As he lifted body bags onto gurneys, the 41-year-old father found himself judging the young gang members whose rampage had killed seven men and injured many others. “If you’re going to be angry,” he recalled thinking, “be angry against the oppressor!”
In media reports, state officials largely attributed the violence to gang rivalries and contraband cell phones. But after two decades inside, Staton — who goes by “Zo” — could talk like an anthropologist, describing how endless sentences, meager medical care, and moldy food had spawned hopelessness and rage among the mostly Black population. The prison itself bore the name of Confederate Gen. Robert E. Lee, leading another man inside to call it “nothing more than a modern-day plantation.”
So it was all the more jarring to see cheery flyers, posted around the prison soon after the riot, inviting men to apply for a new unit called Restoring Promise, where residents ages 18 to 25 would supposedly find “a right to privacy, self-expression, and connection with family.”
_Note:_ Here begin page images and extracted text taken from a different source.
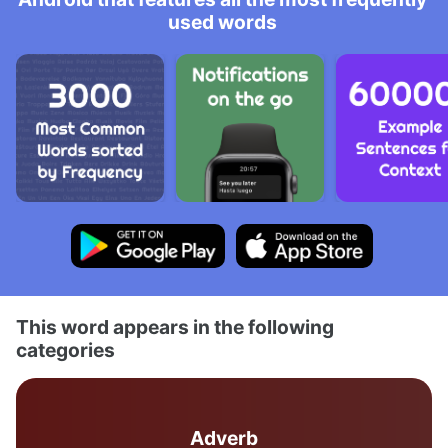
used words
This word appears in the following
categories
Adverb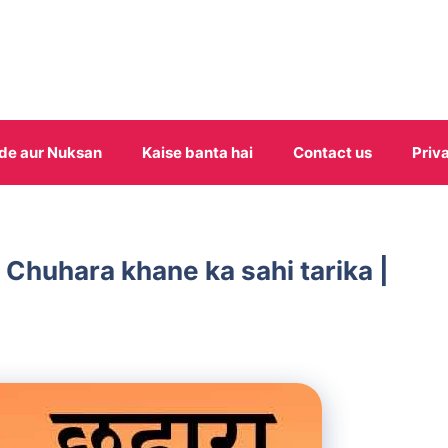
de aur Nuksan
Kaise banta hai
Contact us
Priv
ीका | Chuhara khane ka sahi tarika |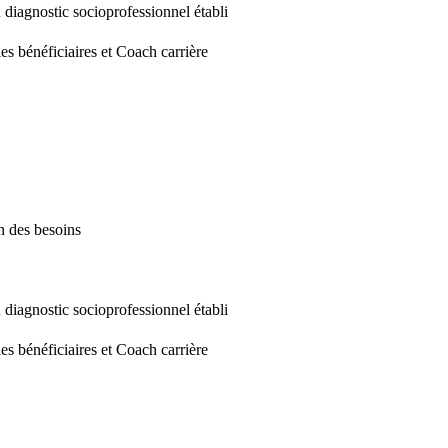
 diagnostic socioprofessionnel établi
les bénéficiaires et Coach carrière
n des besoins
 diagnostic socioprofessionnel établi
les bénéficiaires et Coach carrière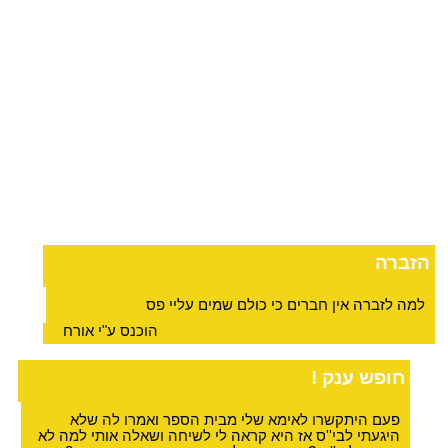
הזברה
למה לזברה אין חברים כי כולם שמים עליי פס
הוכנס ע"י אורח
חופש ענק !
פעם היתקשרו לאימא שלי מבית הספר ואמרו לה שלא
היגעתי לבי''ס אז היא קראה לי לשיחה ושאלה אותי למה לא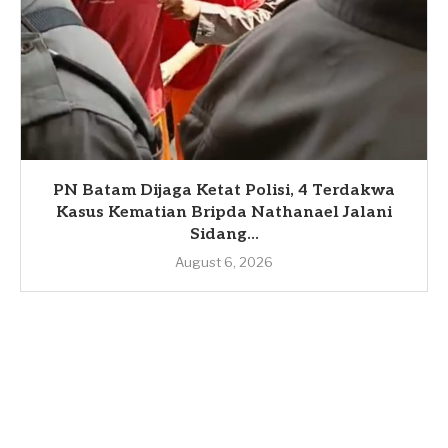
PN Batam Dijaga Ketat Polisi, 4 Terdakwa
Kasus Kematian Bripda Nathanael Jalani
Sidang...
August 6, 2026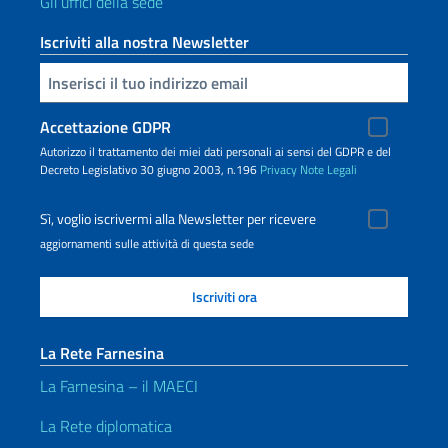
Gli uffici della sede
Iscriviti alla nostra Newsletter
Inserisci la tua email
Accettazione GDPR
Autorizzo il trattamento dei miei dati personali ai sensi del GDPR e del
Decreto Legislativo 30 giugno 2003, n.196
Privacy
Note Legali
Sì, voglio iscrivermi alla Newsletter per ricevere
aggiornamenti sulle attività di questa sede
La Rete Farnesina
La Farnesina – il MAECI
La Rete diplomatica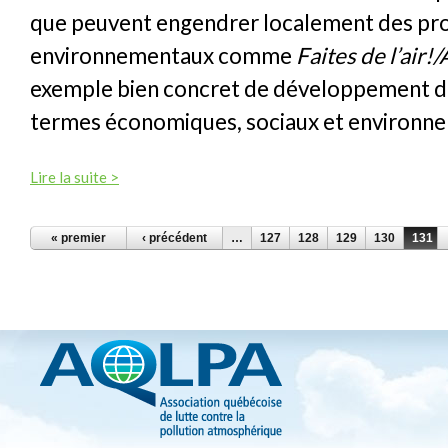
que peuvent engendrer localement des pro
environnementaux comme
Faites de l’air!
exemple bien concret de développement d
termes économiques, sociaux et environn
Lire la suite >
PAGES
« premier
‹ précédent
…
127
128
129
130
131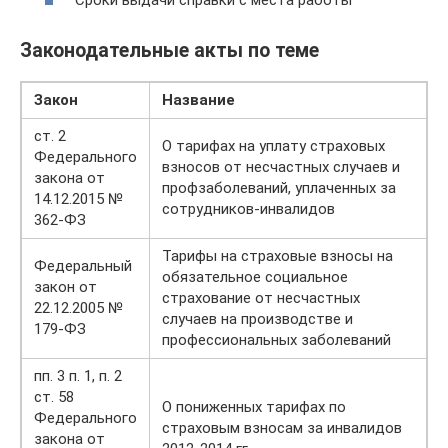
Законодательные акты по теме
Закон
Название
ст. 2
О тарифах на уплату страховых
Федерального
взносов от несчастных случаев и
закона от
профзаболеваний, уплаченных за
14.12.2015 №
сотрудников-инвалидов
362-ФЗ
Тарифы на страховые взносы на
Федеральный
обязательное социальное
закон от
страхование от несчастных
22.12.2005 №
случаев на производстве и
179-ФЗ
профессиональных заболеваний
пп. 3 п. 1, п. 2
ст. 58
О пониженных тарифах по
Федерального
страховым взносам за инвалидов
закона от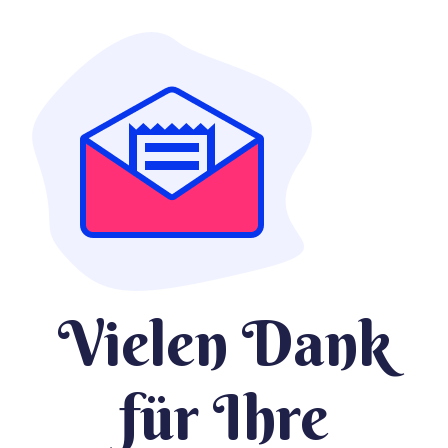
Vielen Dank
für Ihre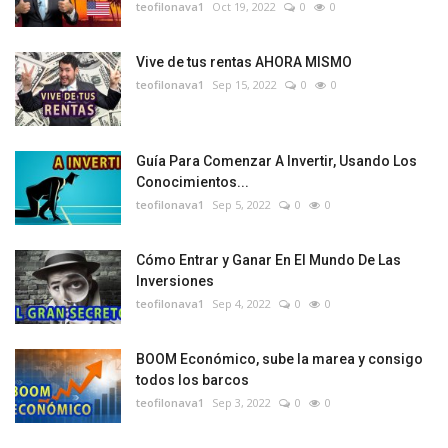
teofilonava1
Oct 19, 2022
0
0
Vive de tus rentas AHORA MISMO
teofilonava1
Sep 15, 2022
0
0
Guía Para Comenzar A Invertir, Usando Los
Conocimientos...
teofilonava1
Sep 5, 2022
0
0
Cómo Entrar y Ganar En El Mundo De Las
Inversiones
teofilonava1
Sep 4, 2022
0
0
BOOM Económico, sube la marea y consigo
todos los barcos
teofilonava1
Sep 3, 2022
0
0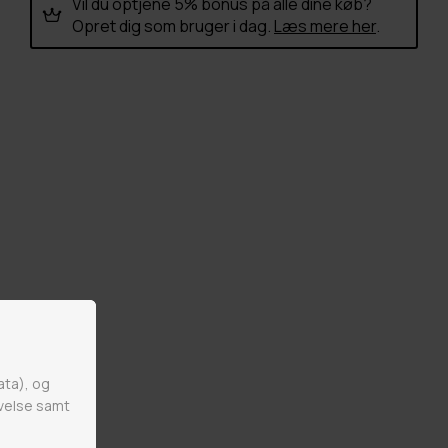
Vil du optjene 5% bonus på alle dine køb?
Opret dig som bruger i dag.
Læs mere her
.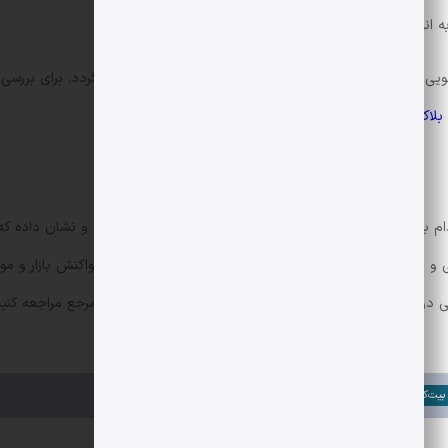
ه انباشت دولتی در دوره های افت قیمتی.
گویی برای سایر کشورها باشد یا موجب تشدید مباحث نظارتی گردد. برای بررسی
بلاک چین
دیجکس دنبال کنید.
اقدام به افزایش قابل توجهی در
ذخایر بیت کوین
خود کرده است و نشان داده که اس
تصادی را به همراه دارد. پیگیری روند تصمیمات دولتی، واکنش بازار و مواض
 درباره جلسات و سیاست های بین المللی می توانید به این مرجع مراجعه کنی
بیت‌کوین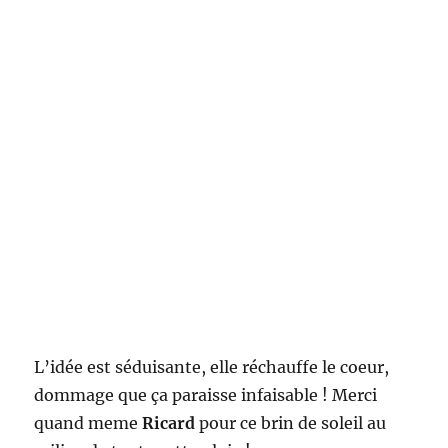
L’idée est séduisante, elle réchauffe le coeur,
dommage que ça paraisse infaisable ! Merci
quand meme
Ricard
pour ce brin de soleil au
What Sets the Restoring Promise Initiative Apart?
Staton had seen programs come and go, but Restoring Promise seemed radical. The concept drew on German prisons, where people have individual cells they can personalize, and officers act more like counselors. In the new Restoring Promise unit, older men like Staton would serve as mentors. They would design the living environment and teach classes on everything from financial literacy to parenting. They would also write the unit’s rules, and decide together how to treat rulebreakers.
For Staton, Restoring Promise was a chance to share the wisdom he’d earned over 21 years inside. The Marlboro County native was doing life for helping a cousin murder a woman, but he always maintained his innocence and never stopped filing appeals.